La descente aux enfers
M’Vila débute 31 des 32 rencontres de Ligue 1 restantes. Sa science du jeu lui vaut d’être présélectionné par Raymond Domenech en vue du Mondial 2010. Ce ne sont alors que les prémices d’un joueur d’exception. En 2010-2011, M’Vila régale. Au point d’intégrer l’équipe-type de Ligue 1, un exploit qu’aucun Rennais n’a accompli depuis. Il devient aussi l’un des hommes de base de l’EDF façon Laurent Blanc. Sur les 10 matches de qualification à l’Euro 2012, le futur Stéphanois en dispute 8 intégralement.
Sauf que le Français, qui va sur ses 22 ans, a déjà entamé une longue descente aux enfers. Son rayonnement sur le terrain s’amenuise. Puis une entorse à la cheville l’handicape lors de l’Euro 2012, qui se solde par un échec cuisant des Bleus en quart de finale face à l’Espagne. Pire : M’Vila est pointé du doigt pour son attitude et convoqué par la commission de discipline, comme Nasri, Ben Arfa et Menez. Résultat : Didier Deschamps le snobe deux mois plus tard au moment d’établir sa première liste.

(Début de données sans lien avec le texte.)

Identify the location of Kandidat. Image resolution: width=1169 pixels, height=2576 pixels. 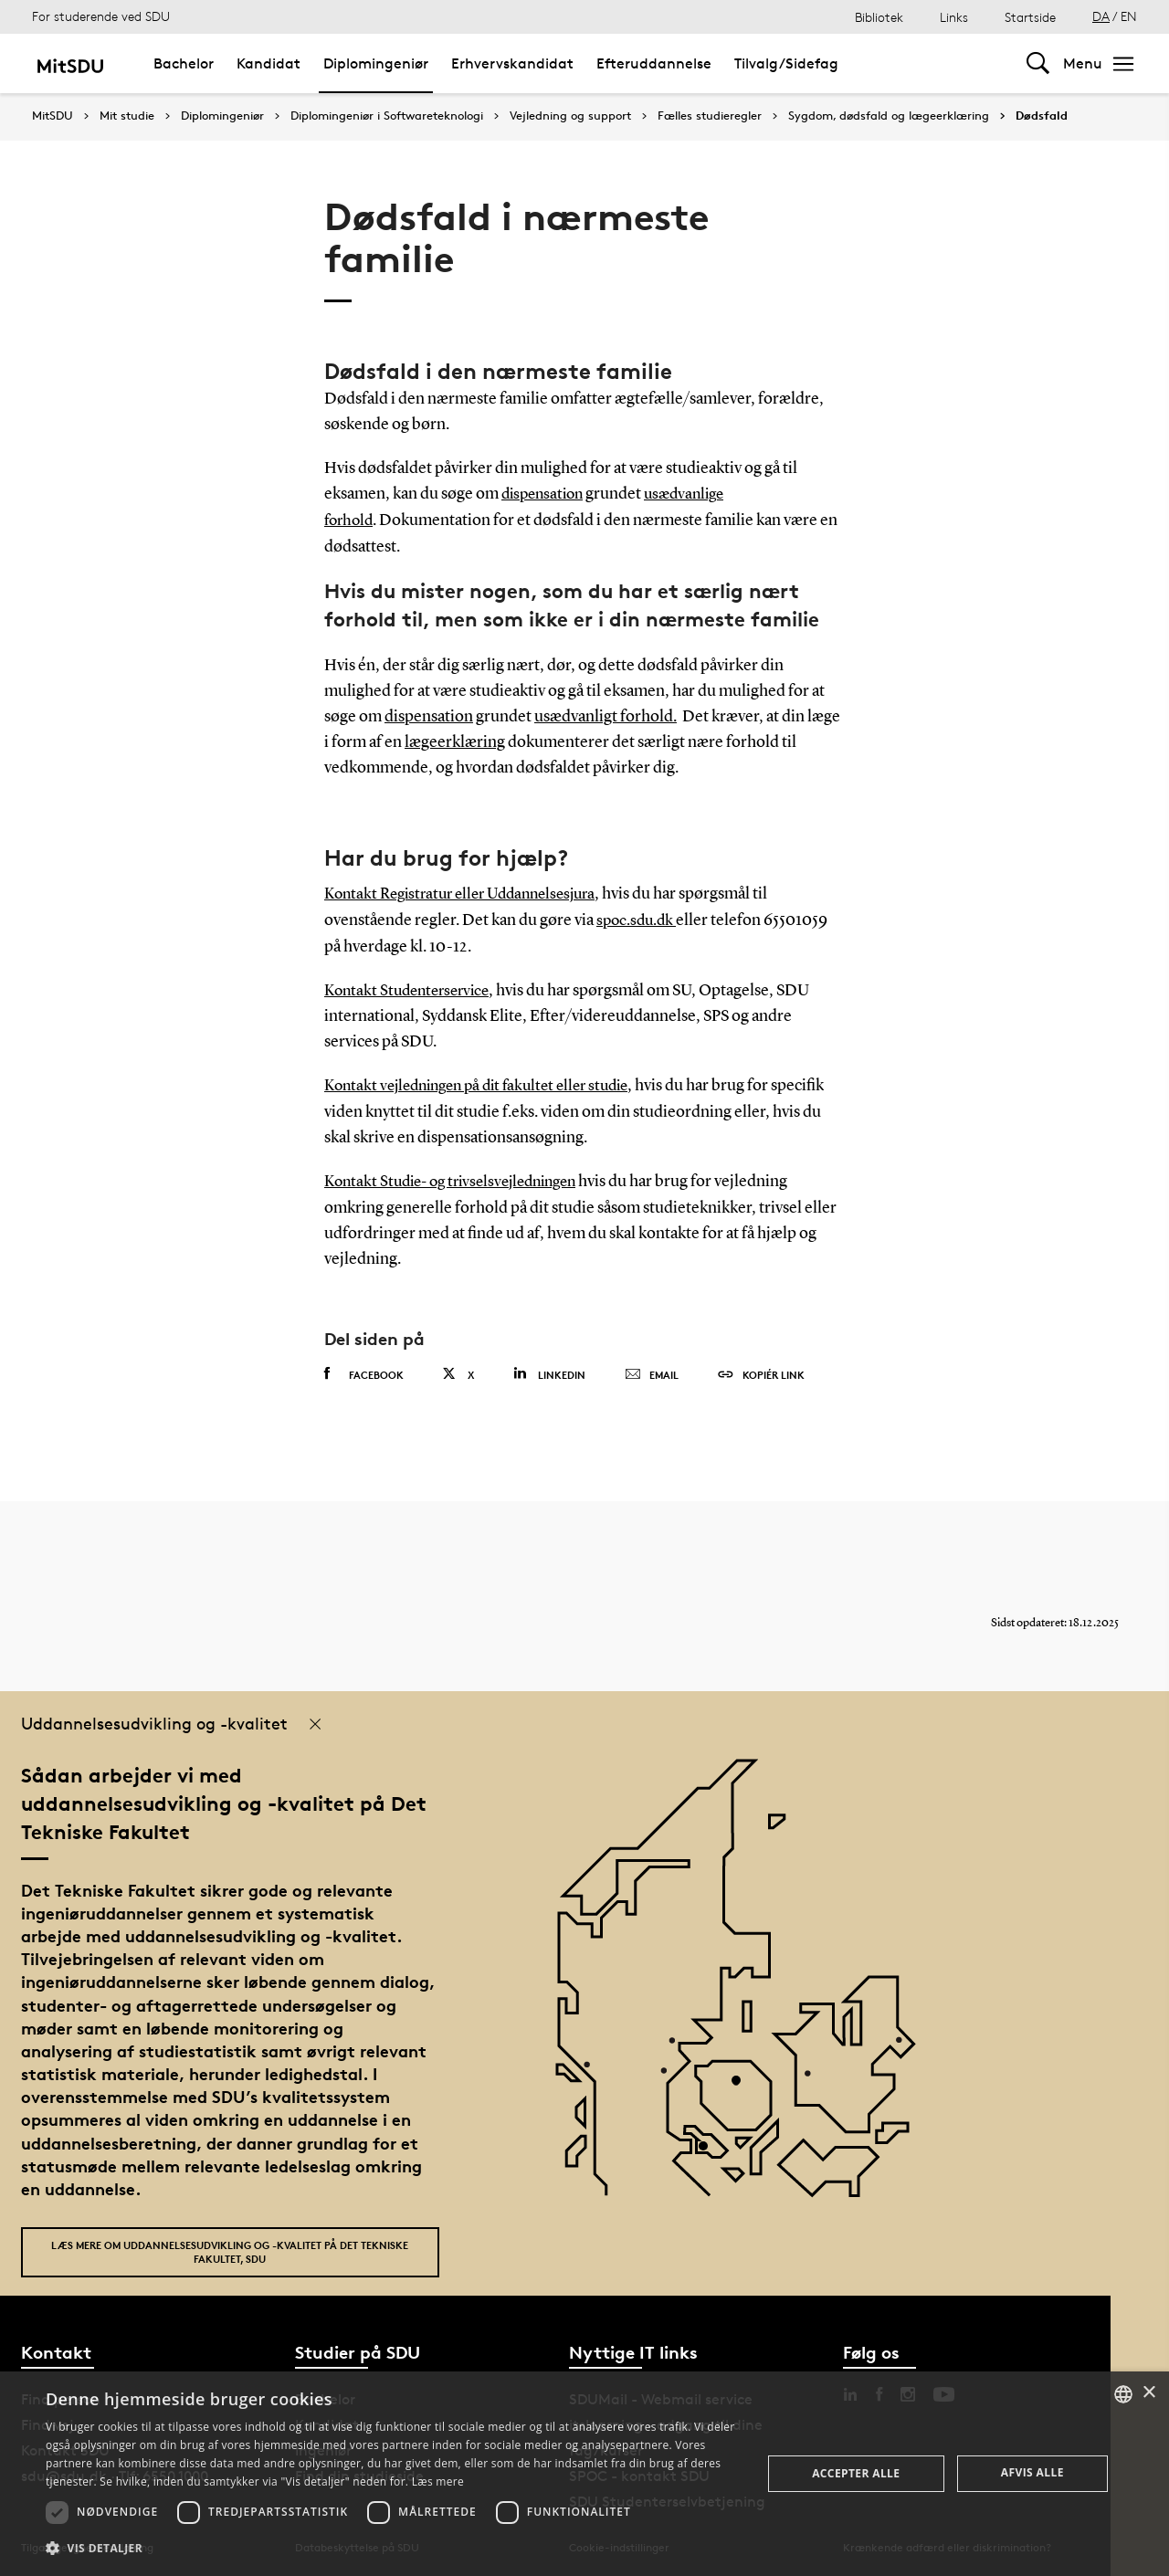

Il faut dire que le milieu a multiplié les frasques. En 2010, il admet avoir frappé un automobiliste, en réponse à des insultes racistes de ce dernier selon le joueur. En août 2011, lui et un ami passent du bon temps avec deux prostituées avant de se faire voler montres, ordinateurs et téléphones par les jeunes femmes. En avril 2012, il fait l’objet d’une plainte pour avoir giflé un adolescent «qui aurait trahi sa confiance» d’après son avocat. Malgré tous ces déboires, Yann rejoint l’EDF Espoirs en octobre. Des barrages de qualification à l’Euro 2013 se profilent. M’Vila ne sait pas quel tournant de sa carrière l’attend.
Le cauchemar de la Russie
Les Bleuets s’imposent à l’aller face à la Norvège (1-0) mais s’écroulent de façon surprenante au retour (3-5). En plus de la défaite, une polémique éclate. Cinq joueurs se sont octroyé une virée nocturne au lendemain du match aller. Yann M’Vila mais aussi Chris Mavinga, M’Baye Niang, Wissam Ben Yedder et… Antoine Griezmann ont quitté Le Havre pour Paris sans autorisation. Débusqués par Erick Mombaerts, ils mentent délibérément à leur sélectionneur. Sanction sans équivoque : M’Vila est banni de toutes les équipes de France jusqu’au 30 juin 2014. Il sort par la petite porte à Rennes à l’hiver 2013 et file au club russe du Rubin Kazan. Une trajectoire impensable il y a encore un an.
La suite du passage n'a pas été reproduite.